When tragedy happens we can’t wrap our minds around it. I can’t imagine what it would be like for some one close in… for a close friend or a family member… or a parent.
Until my friend said that to me… If anyone else had said those words – about the best days being in the past, I would have kindly nodded, but thought otherwise. But he knows. He’s lost a grown child and it’s been some years now. And he’s a Christian, a pastor. And he still said those words with all the conviction in the world. I have no reason to doubt him.
In the kind of world we live in, there is such evil, such pain, such sorrow, and such loss, that we can receive a heart-wound that leaves a permanent scar. There is part of me that wants to argue that God can heal all things with time and in His miraculous mercy. But maybe there are scars that we bear for a lifetime.
Jesus, after all, kept his.
Have you ever wondered why God raised Jesus from the dead and gave him a glorified body that could walk through walls and ascend into Heaven…. and didn’t heal the scars from the crucifixion?

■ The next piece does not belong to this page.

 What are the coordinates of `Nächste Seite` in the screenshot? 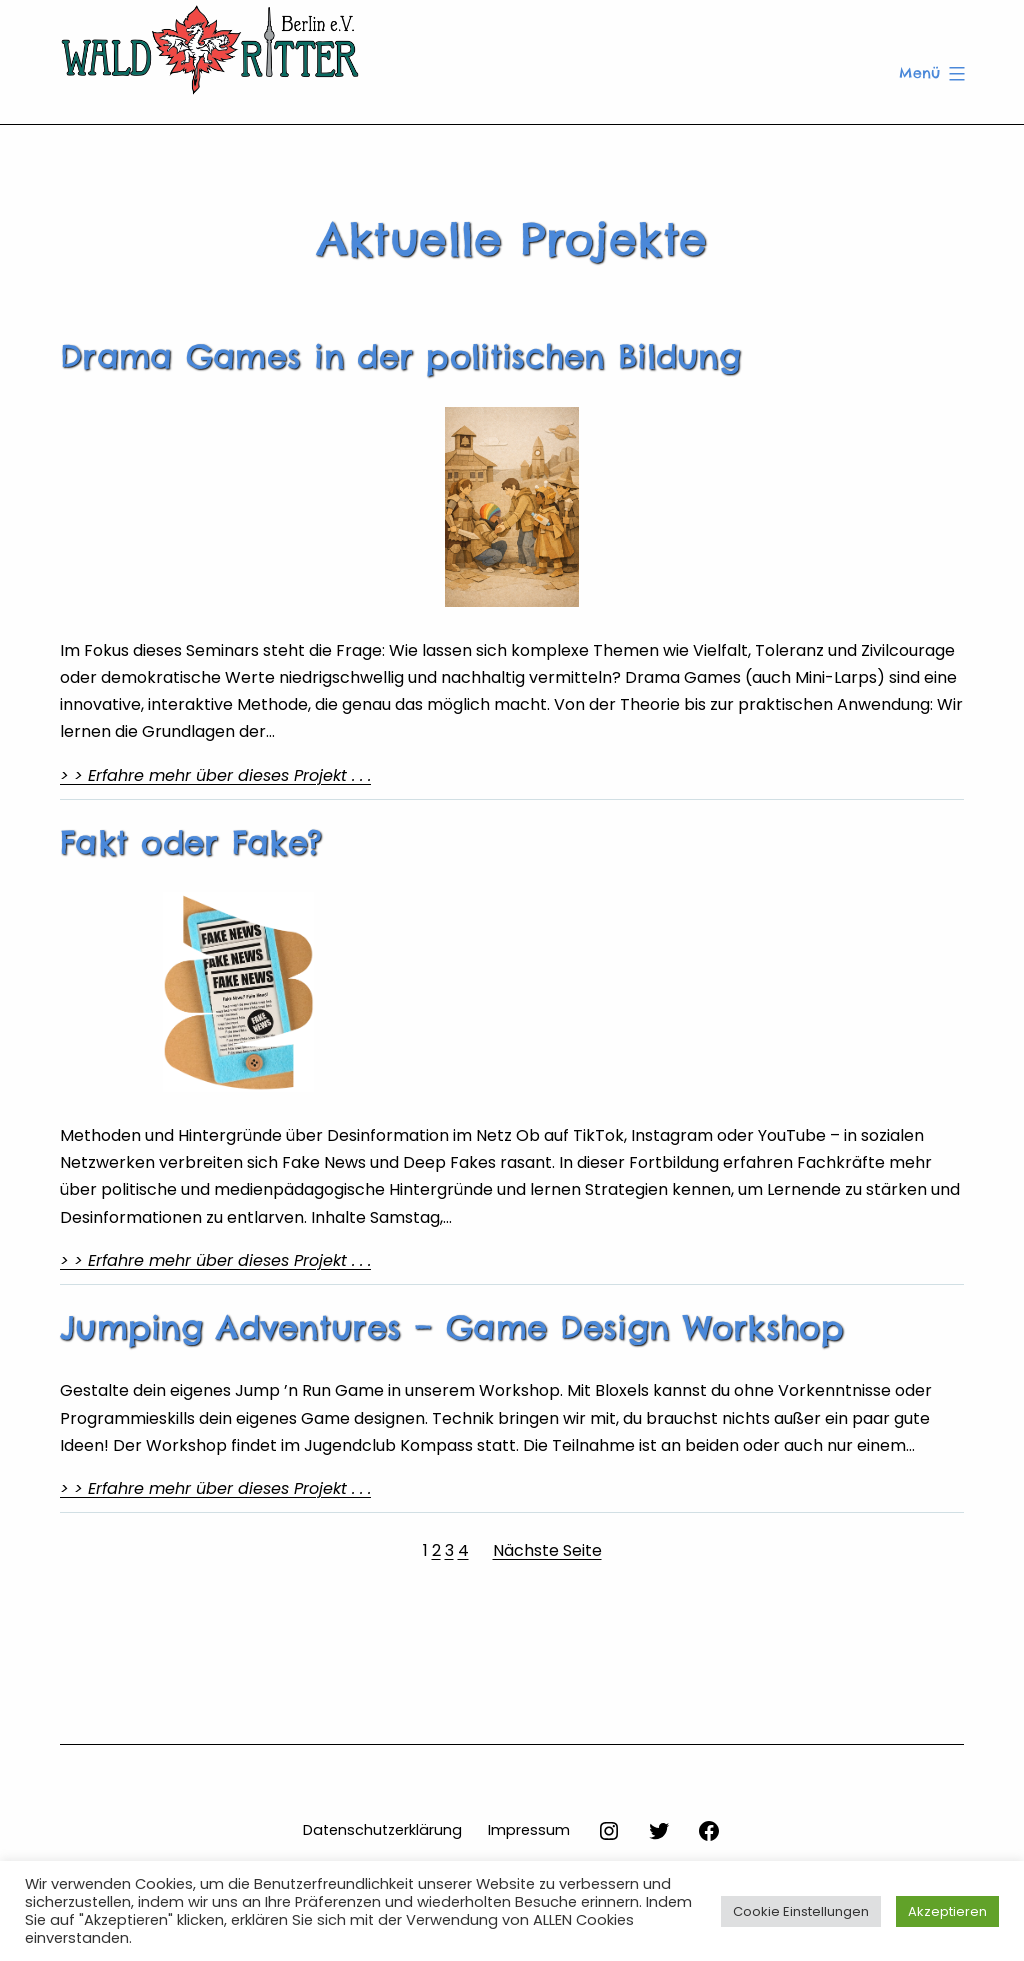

Is it fair to say that there is not a day for the rest of eternity that Jesus or any of those gathered around him will not see or touch those scars and remember the tragic event of his execution?
It is important to recognize that those close to tragedy deal with “open wounds” for a long time, maybe even years. It is also important to recognize that even after that, there may be scars. Jesus, betrayed and killed by evil and human sin, bears scars like that.
At that same prayer meeting where my friend said those words about the best days being behind, we went on to pray, offering prayers for those who had lost loved ones. That same friend, whose stark honesty surprised me, quietly went on to pray about hope and Heaven and God’s ministering Spirit in a way that left me breathless. I have no doubt that he bears scars from the loss of his son, and those may last forever. I know that he also identifies with and looks in hope to a savior that knows his grief intimately and who offers him peace that is beyond understanding.
That is intense… and it is intensely comforting.